It’s a living. In fact, now that Hearst has done Serial Mom and Cry-Baby and a radio call-in voice for the May 12 episode of Frasier, this is her only living. ”I guess you could classify me as a ‘homemaker,’ whatever that is these days,” Hearst says. ”But my real-life job would be, in fact, making movies.” She laughs. ”Look, I’ve worked more than some people!”

Indeed, as a card-carrying member of the Screen Actors Guild, she gets paid and everything. ”That’s the kind of dumb question my father asks me,” says the wry heiress. ”’They do pay you, don’t they?’ ‘Uh, yeah, Dad. I wouldn’t have taken anything, but the union insisted.”’

Hearst, 40, is actually a veteran of pictures. Sort of.
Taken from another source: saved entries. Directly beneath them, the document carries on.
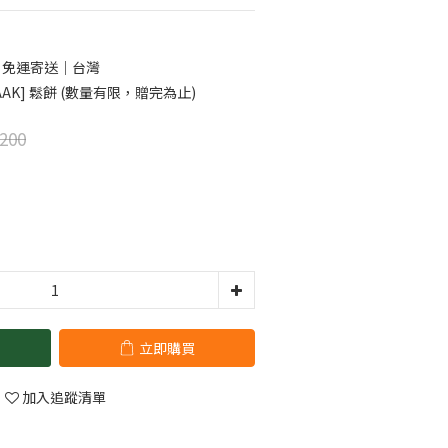
0 免運寄送｜台灣
AK] 鬆餅 (數量有限，贈完為止)
200
立即購買
加入追蹤清單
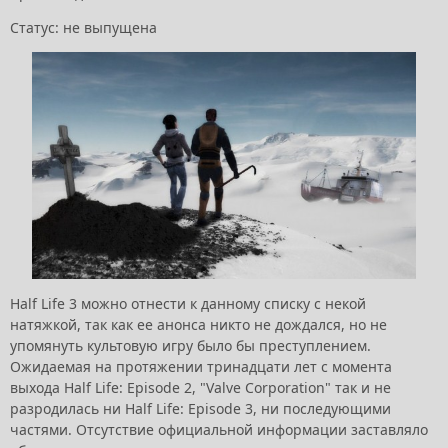
Статус: не выпущена
Half Life 3 можно отнести к данному списку с некой
натяжкой, так как ее анонса никто не дождался, но не
упомянуть культовую игру было бы преступлением.
Ожидаемая на протяжении тринадцати лет с момента
выхода Half Life: Episode 2, "Valve Corporation" так и не
разродилась ни Half Life: Episode 3, ни последующими
частями. Отсутствие официальной информации заставляло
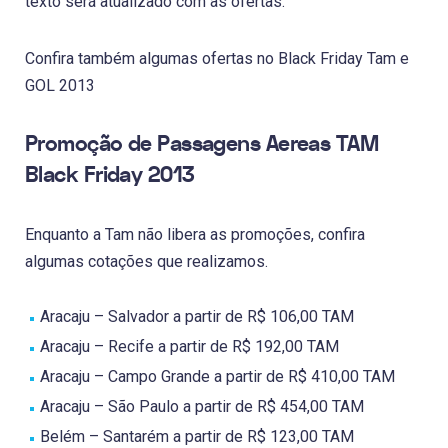
texto será atualizado com as ofertas.
Confira também algumas ofertas no Black Friday Tam e
GOL 2013
Promoção de Passagens Aereas TAM
Black Friday 2013
Enquanto a Tam não libera as promoções, confira
algumas cotações que realizamos.
Aracaju – Salvador a partir de R$ 106,00 TAM
Aracaju – Recife a partir de R$ 192,00 TAM
Aracaju – Campo Grande a partir de R$ 410,00 TAM
Aracaju – São Paulo a partir de R$ 454,00 TAM
Belém – Santarém a partir de R$ 123,00 TAM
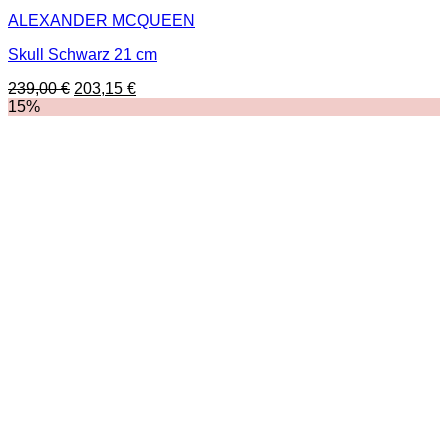
ALEXANDER MCQUEEN
Skull Schwarz 21 cm
Ursprünglicher
Aktueller
239,00
€
203,15
€
Preis
Preis
15%
war:
ist:
239,00 €
203,15 €.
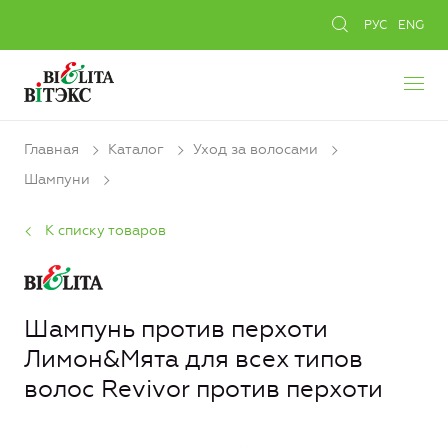
РУС
ENG
Главная
Каталог
Уход за волосами
Шампуни
К списку товаров
Шампунь против перхоти
Лимон&Мята для всех типов
волос Revivor против перхоти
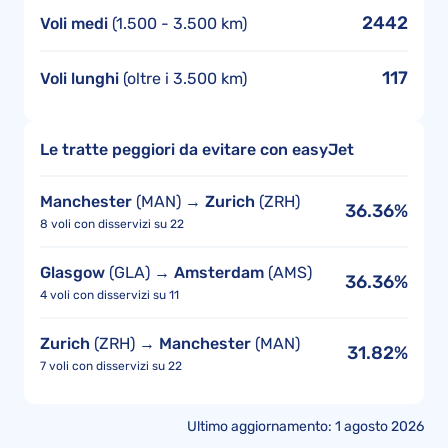
2442
Voli medi
(1.500 - 3.500 km)
117
Voli lunghi
(oltre i 3.500 km)
Le tratte peggiori da evitare con easyJet
Manchester
(MAN) →
Zurich
(ZRH)
36.36%
8 voli con disservizi su 22
Glasgow
(GLA) →
Amsterdam
(AMS)
36.36%
4 voli con disservizi su 11
Zurich
(ZRH) →
Manchester
(MAN)
31.82%
7 voli con disservizi su 22
Ultimo aggiornamento: 1 agosto 2026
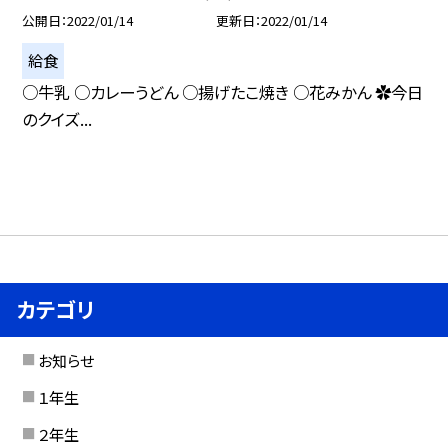
公開日
2022/01/14
更新日
2022/01/14
給食
○牛乳 ○カレーうどん ○揚げたこ焼き ○花みかん ✿今日
のクイズ...
カテゴリ
お知らせ
１年生
２年生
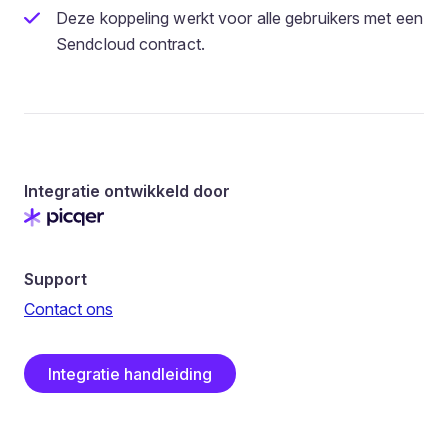
Deze koppeling werkt voor alle gebruikers met een
Sendcloud contract.
Integratie ontwikkeld door
Support
Contact ons
Integratie handleiding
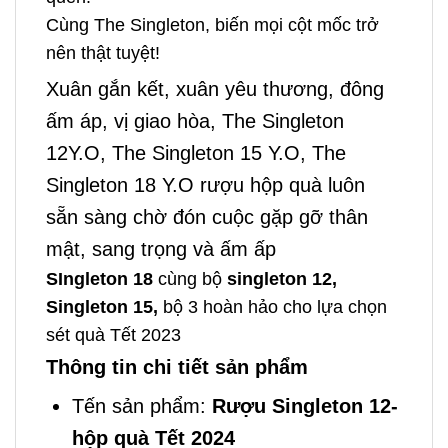
Cùng The Singleton, biến mọi cột mốc trở
nên thật tuyệt!
Xuân gắn kết, xuân yêu thương, đông
ấm áp, vị giao hòa, The Singleton
12Y.O, The Singleton 15 Y.O, The
Singleton 18 Y.O rượu hộp quà luôn
sẵn sàng chờ đón cuộc gặp gỡ thân
mật, sang trọng và ấm ấp
SIngleton 18
cùng bộ
singleton 12,
Singleton 15,
bộ 3 hoàn hảo cho lựa chọn
sét quà Tết 2023
Thông tin chi tiết sản phẩm
Tến sản phẩm:
Rượu Singleton 12-
hộp quà Tết 2024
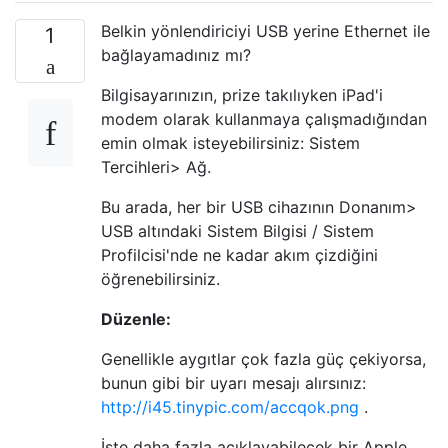
Belkin yönlendiriciyi USB yerine Ethernet ile
1
bağlayamadınız mı?
Bilgisayarınızın, prize takılıyken iPad'i
modem olarak kullanmaya çalışmadığından
emin olmak isteyebilirsiniz: Sistem
Tercihleri> Ağ.
Bu arada, her bir USB cihazının Donanım>
USB altındaki Sistem Bilgisi / Sistem
Profilcisi'nde ne kadar akım çizdiğini
öğrenebilirsiniz.
Düzenle:
Genellikle aygıtlar çok fazla güç çekiyorsa,
bunun gibi bir uyarı mesajı alırsınız:
http://i45.tinypic.com/accqok.png
.
İşte daha fazla açıklayabilecek bir Apple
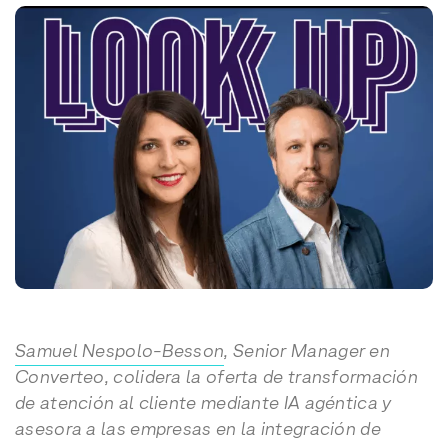
Samuel Nespolo-Besson
, Senior Manager en
Converteo, colidera la oferta de transformación
de atención al cliente mediante IA agéntica y
asesora a las empresas en la integración de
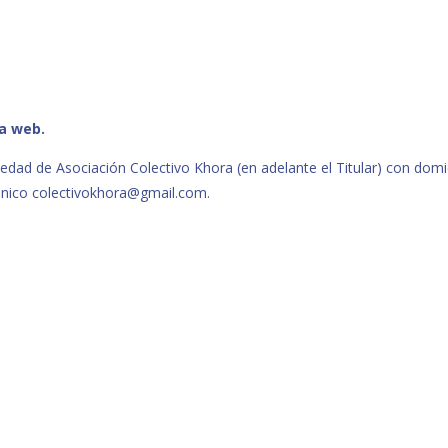
la web.
edad de Asociación Colectivo Khora (en adelante el Titular) con domi
nico colectivokhora@gmail.com.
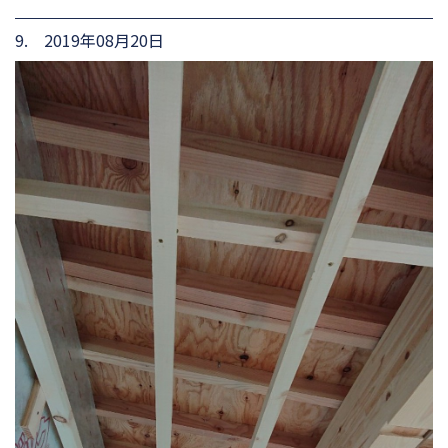
9. 2019年08月20日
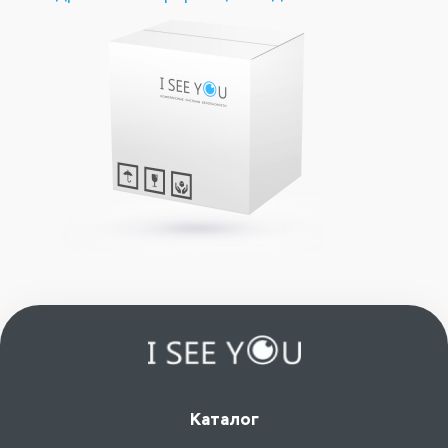
Каталог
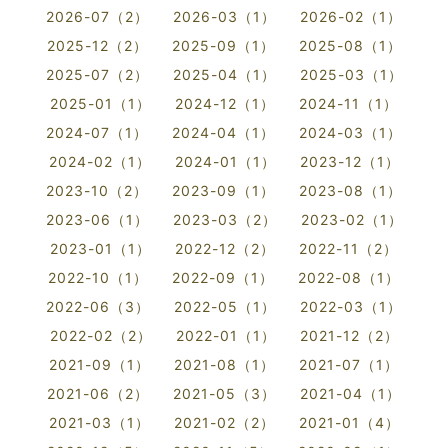
2026-07（2）
2026-03（1）
2026-02（1）
2025-12（2）
2025-09（1）
2025-08（1）
2025-07（2）
2025-04（1）
2025-03（1）
2025-01（1）
2024-12（1）
2024-11（1）
2024-07（1）
2024-04（1）
2024-03（1）
2024-02（1）
2024-01（1）
2023-12（1）
2023-10（2）
2023-09（1）
2023-08（1）
2023-06（1）
2023-03（2）
2023-02（1）
2023-01（1）
2022-12（2）
2022-11（2）
2022-10（1）
2022-09（1）
2022-08（1）
2022-06（3）
2022-05（1）
2022-03（1）
2022-02（2）
2022-01（1）
2021-12（2）
2021-09（1）
2021-08（1）
2021-07（1）
2021-06（2）
2021-05（3）
2021-04（1）
2021-03（1）
2021-02（2）
2021-01（4）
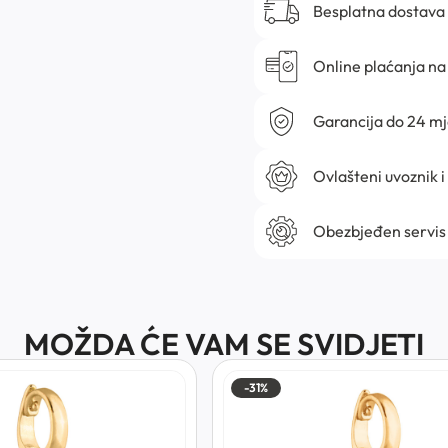
Besplatna dostava
Online plaćanja na 
Garancija do 24 m
Ovlašteni uvoznik i
Obezbjeđen servis
MOŽDA ĆE VAM SE SVIDJETI
-31%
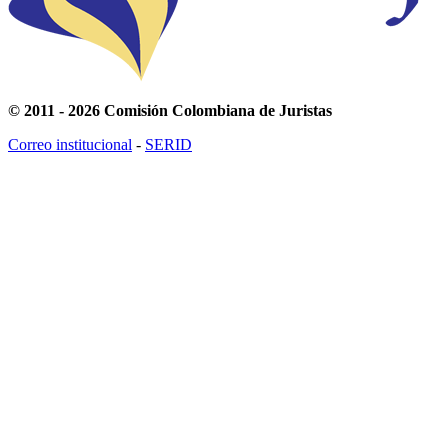
© 2011 - 2026 Comisión Colombiana de Juristas
Correo institucional
-
SERID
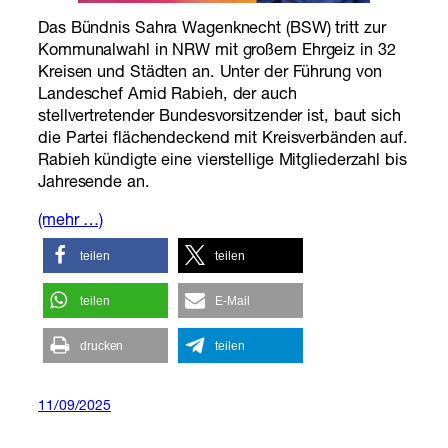
Das Bündnis Sahra Wagenknecht (BSW) tritt zur
Kommunalwahl in NRW mit großem Ehrgeiz in 32
Kreisen und Städten an. Unter der Führung von
Landeschef Amid Rabieh, der auch
stellvertretender Bundesvorsitzender ist, baut sich
die Partei flächendeckend mit Kreisverbänden auf.
Rabieh kündigte eine vierstellige Mitgliederzahl bis
Jahresende an.
(mehr …)
teilen
teilen
teilen
E-Mail
drucken
teilen
11/09/2025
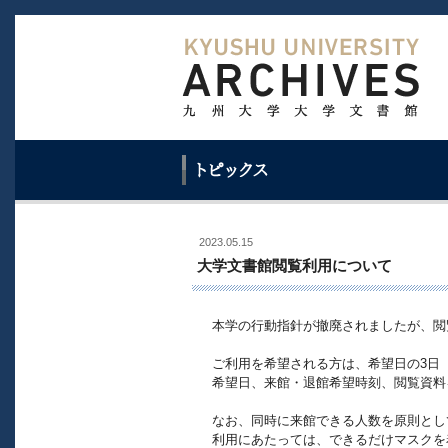
2023.05.15
大学文書館閲覧利用について
本学の行動指針が撤廃されましたが、閲
ご利用を希望される方は、希望日の3日
希望日、来館・退館希望時刻、閲覧資料
なお、同時に来館できる人数を原則とし
利用にあたっては、できるだけマスクを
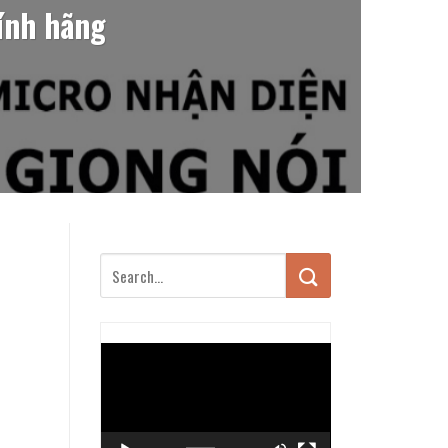
ính hãng
Trình
chơi
Video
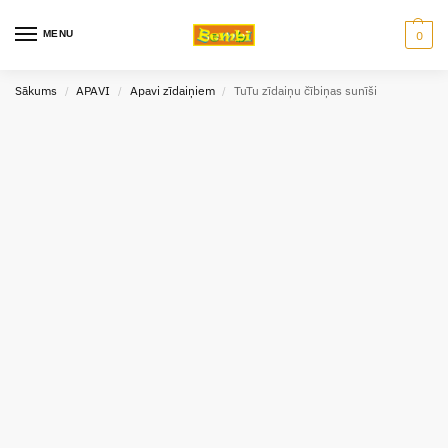
MENU
0
Sākums
APAVI
Apavi zīdaiņiem
TuTu zīdaiņu čībiņas sunīši
/
/
/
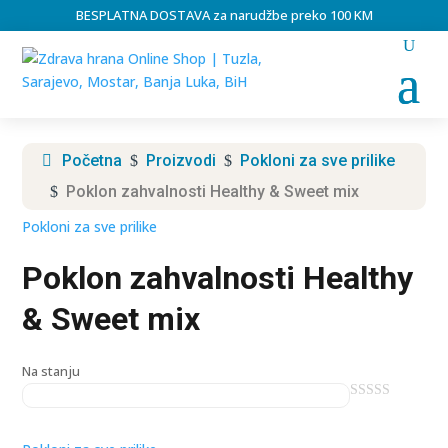
BESPLATNA DOSTAVA za narudžbe preko 100 KM
Početna
Proizvodi
Pokloni za sve prilike
$
$
Poklon zahvalnosti Healthy & Sweet mix
$
Pokloni za sve prilike
Poklon zahvalnosti Healthy
& Sweet mix
Na stanju
0
o
u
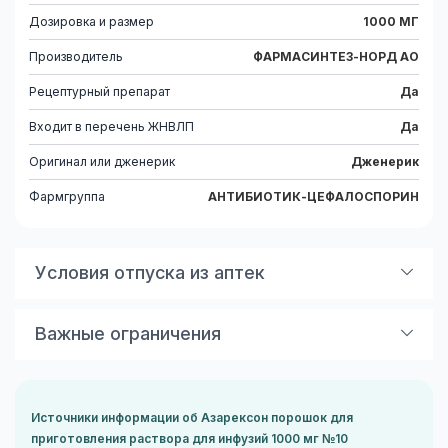
Дозировка и размер
1000 МГ
Производитель
ФАРМАСИНТЕЗ-НОРД АО
Рецептурный препарат
Да
Входит в перечень ЖНВЛП
Да
Оригинал или дженерик
Дженерик
Фармгруппа
АНТИБИОТИК-ЦЕФАЛОСПОРИН
Условия отпуска из аптек
Без рецепта
Важные ограничения
Показания к применению
Инфекционно-воспалительные заболевания,
вызванные чувствительными к цефтриаксону
Источники информации об Азарексон порошок для
микроорганизмами, в т.ч. перитонит, сепсис,
приготовления раствора для инфузий 1000 мг №10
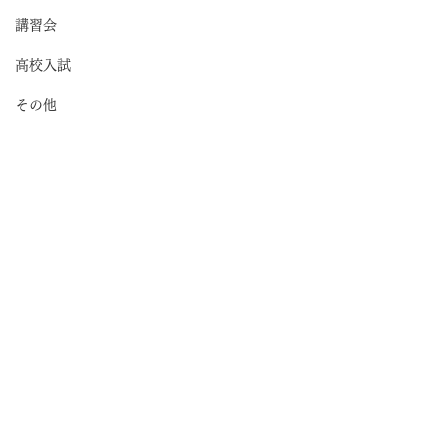
講習会
高校入試
その他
Before making her film debut in 1990’s Cry-Baby, playing Traci Lords’ crossing-guard mom, she had made headlines as the notorious ”Tania,” the beret-wearing bank robber of surveillance photos taken in 1974 after she’d joined forces with her radical- activist kidnappers.

Those stop-action frames ended up serving as a kind of screen test. Hearst was in Cannes with Paul Schrader, who’d directed the biopic Patty Hearst (1988), starring Natasha Richardson, when John Waters approached her at a cocktail party. ”He said he wanted to put me in one of his movies, and I thought, ‘Yeah, right. Like I’m at Schwab’s drugstore sipping a soda. Please.’ But then a year later he called and said here’s a script, and come in and read.” And today? She has head shots and her SAG card, and is looking for an agent. ”I recommend waiting tables, though, over what I went through,” she cautions. ”Mine is more of a don’t-try-this-at-home-kids entree into the acting community.”